The ACCF site includes nine Landsat plots, providing students a variety of vegetation zones to explore and collect comparative data, and to connect the 78-acre ACCF site with larger scales, up to the entire Earth—all part of ACCF’s Story of Your Place curriculum.
Landsat satellites orbit the Earth collecting data, including earth imagery available in nominal* 30 x 30 meter pixels. The GLOBE field science program includes data protocol based on relatively homogeneous 90 x 90 meter plots—essentially, three pixels wide by three pixels tall.
ACCF has gone one important extra step by actually locating Landsat pixels on its site, via a high-resolution GPS unit. So, our nominal* 90 x 90 meter Landsat plots each include three actual Landsat pixels wide by three pixels tall. As you walk around the ACCF site, you may see metal fenceposts with white labeled caps: these denote the corners of each Landsat plot.
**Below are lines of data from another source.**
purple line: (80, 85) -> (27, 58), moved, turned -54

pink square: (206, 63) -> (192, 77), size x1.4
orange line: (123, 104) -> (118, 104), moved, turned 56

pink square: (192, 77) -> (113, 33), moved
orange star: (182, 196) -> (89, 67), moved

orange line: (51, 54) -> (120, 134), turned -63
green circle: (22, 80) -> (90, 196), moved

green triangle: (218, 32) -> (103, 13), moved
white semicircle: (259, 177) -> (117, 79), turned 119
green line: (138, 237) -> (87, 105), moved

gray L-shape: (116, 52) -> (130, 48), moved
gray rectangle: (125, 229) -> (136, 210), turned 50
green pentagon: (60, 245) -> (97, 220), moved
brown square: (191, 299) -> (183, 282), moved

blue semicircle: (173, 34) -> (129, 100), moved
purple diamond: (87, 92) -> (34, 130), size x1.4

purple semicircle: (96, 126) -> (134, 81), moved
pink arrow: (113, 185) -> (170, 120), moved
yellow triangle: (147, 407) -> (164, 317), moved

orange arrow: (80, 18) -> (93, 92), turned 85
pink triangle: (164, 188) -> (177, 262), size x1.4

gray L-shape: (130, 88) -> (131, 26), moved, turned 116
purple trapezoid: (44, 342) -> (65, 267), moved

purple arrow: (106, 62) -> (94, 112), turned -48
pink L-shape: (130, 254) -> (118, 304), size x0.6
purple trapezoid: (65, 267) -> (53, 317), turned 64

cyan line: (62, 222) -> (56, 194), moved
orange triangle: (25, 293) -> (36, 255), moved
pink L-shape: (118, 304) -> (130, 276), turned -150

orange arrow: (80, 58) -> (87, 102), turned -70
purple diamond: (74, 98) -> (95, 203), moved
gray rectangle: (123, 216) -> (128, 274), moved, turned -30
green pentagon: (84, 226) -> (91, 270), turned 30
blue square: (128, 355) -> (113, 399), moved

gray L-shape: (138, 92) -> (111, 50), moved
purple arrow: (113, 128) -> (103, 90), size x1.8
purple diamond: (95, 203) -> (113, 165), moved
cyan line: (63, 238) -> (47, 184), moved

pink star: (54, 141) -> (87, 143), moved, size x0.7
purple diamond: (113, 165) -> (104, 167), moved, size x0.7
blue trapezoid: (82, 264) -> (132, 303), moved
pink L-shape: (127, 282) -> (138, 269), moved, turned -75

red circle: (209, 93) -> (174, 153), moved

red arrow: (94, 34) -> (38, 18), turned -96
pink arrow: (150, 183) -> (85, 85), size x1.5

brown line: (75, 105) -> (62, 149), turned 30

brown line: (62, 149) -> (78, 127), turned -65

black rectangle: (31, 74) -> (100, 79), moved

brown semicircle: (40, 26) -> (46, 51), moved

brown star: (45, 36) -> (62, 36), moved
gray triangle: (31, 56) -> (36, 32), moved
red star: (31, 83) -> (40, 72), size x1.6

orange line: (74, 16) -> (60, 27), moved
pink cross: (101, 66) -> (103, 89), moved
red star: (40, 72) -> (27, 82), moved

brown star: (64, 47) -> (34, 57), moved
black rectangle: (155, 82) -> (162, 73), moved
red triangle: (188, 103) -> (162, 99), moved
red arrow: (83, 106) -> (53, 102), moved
Take a look at the Landsat plot map above and you’ll see each plot in yellow, overlaying an actual Landsat image (dated October 2015). Each plot is named by a special code, corresponding in part to its location:
- In many cases, the first four letters of the plot name represent its general location; e.g., FRRG represents Front Ridge. Then, the remaining two letters represent the aspect of the plot (which way it faces); e.g., SE means that the plot is a sunny slope facing southeast.
- In some cases, all six letters represent the plot location; e.g., FLDRIP stands for field/riparian area, FRNDRW stands for Fern Draw, and NWSLOP stands for Northwest Slope.
Our ACCF Landsat plots include vegetation on the site’s sunnier, southeast facing slopes, as well as its wetter, northwest-facing slopes, plus plots representing other variation on the ACCF site. Students can compare these plots in terms of vegetation, microclimate, soils, wildlife, and other properties.
Ultimately, students learn via these Landsat plots to appreciate the power of spatial scale. Landsat pixels are one visual way to connect zoomed in scales such as the ACCF site with zoomed out scales such as the entire Earth, and to remind students that processes at local and global scales are connected.
*By “nominal” we mean that these are the stated dimensions, and would be so on Earth’s equator, but just as lines of longitude converge as one moves poleward, the east-to-west dimension shrinks; thus, Landsat pixels on the ACCF site (approximately 43 degrees N latitude) are 30 meters tall but less than 30 meters wide. Each Landsat plot, then, actually measures 90 meters north/south by approximately 65.9 meters east/west.